What causes transport: "dial unix /var/run/docker/containerd/docker-containerd.sock: connect: connection refused"?

user8339674 picture user8339674 · Apr 9, 2018 · Viewed 11.1k times · Source

There are good explanations on how to resolve this issue. SOF Q1, SOF Q2 and many more related questions on SOF and internet.

My worry is, what causes this issue and why docker ends up in this state. (/var/run contains run time data of an application i.e docker. Why is docker not able to connect/ or write here. If this point is not relevant... leave it.).

My concern is, our docker system was well working and stable for several days and suddenly we see this issue. I can not always ask the sys admins to restart docker or the linux server (process issues.. and of course I wan't to prevent it by having better understanding of docker ). So i got to prevent this issue from happening.

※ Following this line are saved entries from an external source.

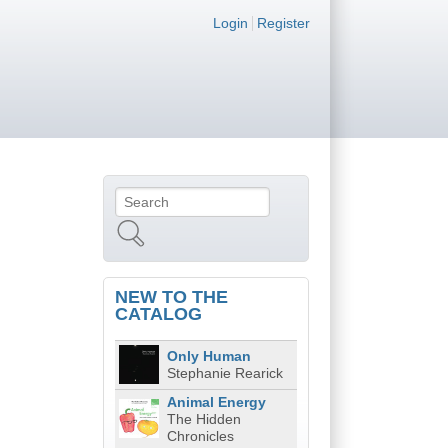
Login links
Login
Register
Search
Search form
NEW TO THE
CATALOG
Only Human
Stephanie Rearick
Animal Energy
The Hidden
Chronicles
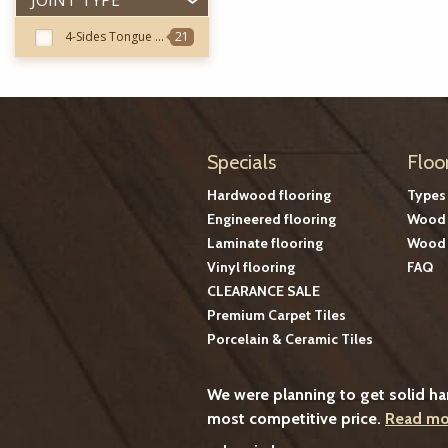
JOINT TYPE
4-Sides Tongue & Groove
21
Specials
Floo
Hardwood flooring
Types
Engineered flooring
Wood 
Laminate flooring
Wood 
Vinyl flooring
FAQ
CLEARANCE SALE
Premium Carpet Tiles
Porcelain & Ceramic Tiles
We were planning to get solid h
most competitive price.
Read mo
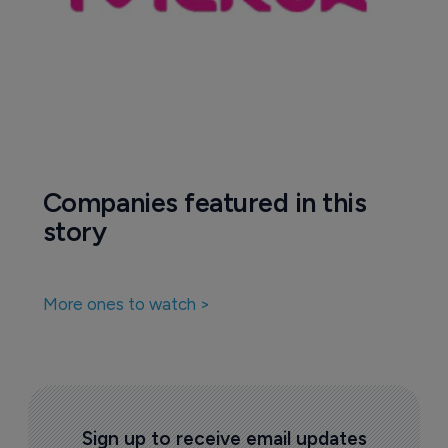
Companies featured in this
story
More ones to watch >
Sign up to receive email updates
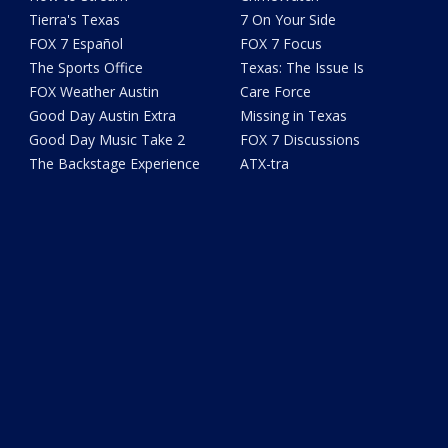
Tierra's Texas
7 On Your Side
FOX 7 Español
FOX 7 Focus
The Sports Office
Texas: The Issue Is
FOX Weather Austin
Care Force
Good Day Austin Extra
Missing in Texas
Good Day Music Take 2
FOX 7 Discussions
The Backstage Experience
ATX-tra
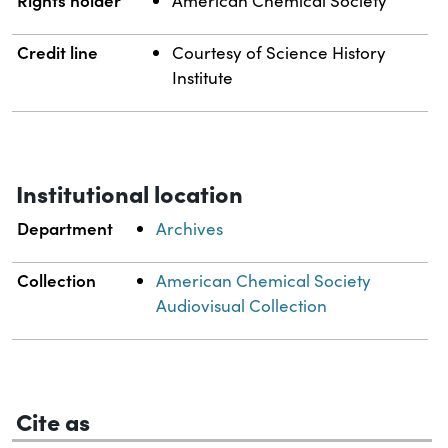
Rights holder
American Chemical Society
Credit line
Courtesy of Science History
Institute
Institutional location
Department
Archives
Collection
American Chemical Society
Audiovisual Collection
Cite as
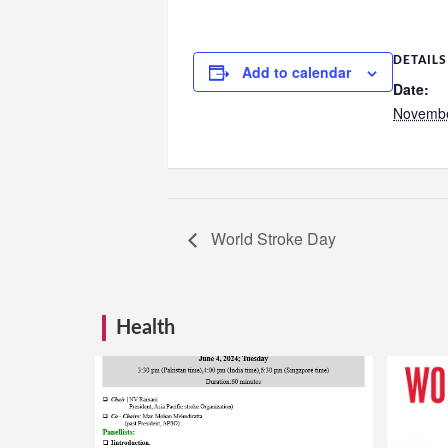
DETAILS
Add to calendar
Date:
Novembe
World Stroke Day
Health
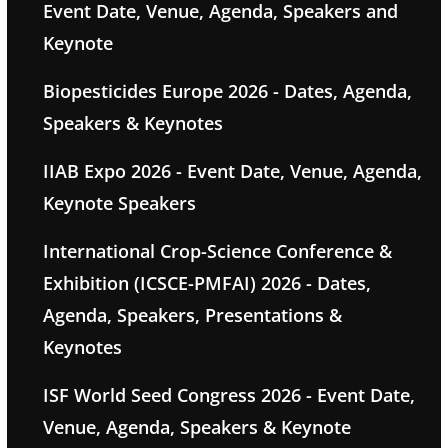
Event Date, Venue, Agenda, Speakers and
Keynote
Biopesticides Europe 2026 - Dates, Agenda,
Speakers & Keynotes
IIAB Expo 2026 - Event Date, Venue, Agenda,
Keynote Speakers
International Crop-Science Conference &
Exhibition (ICSCE-PMFAI) 2026 - Dates,
Agenda, Speakers, Presentations &
Keynotes
ISF World Seed Congress 2026 - Event Date,
Venue, Agenda, Speakers & Keynote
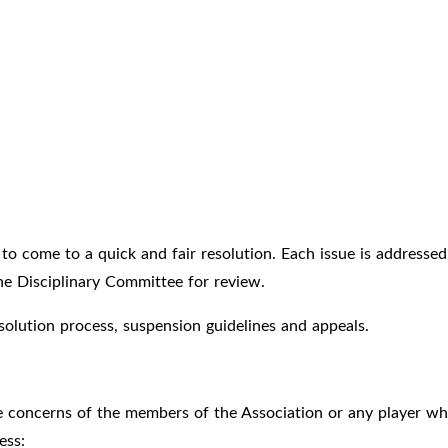
to come to a quick and fair resolution. Each issue is addressed w
 the Disciplinary Committee for review.
esolution process, suspension guidelines and appeals.
e concerns of the members of the Association or any player w
ess:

We are using fedora based linux and the docker version info is:

Server Version: 17.12.0-ce
Storage Driver: overlay2 Backing
Filesystem: extfs
Supports d_type: true
Native Overlay Diff: true
Logging Driver: json-file
Cgroup Driver: cgroupfs

Can provide more docker info if require.

Answer

Nefreo picture Nefreo · May 30, 2018

See this bug report.

This is fixed in containerd 1.0.2 (currently in release candidate phase). Once this is released we can include it in a dockerd patch release.... this would be a problem for all versions of docker from 17.11 and up... but note the containerd patch would only be included in 17.12 and 18.03 (assuming the containerd patch is released soon).

Reported workaround is to killall -9 dockerd or reboot the system, but it's better update docker version to 17.12.1 or 18.03.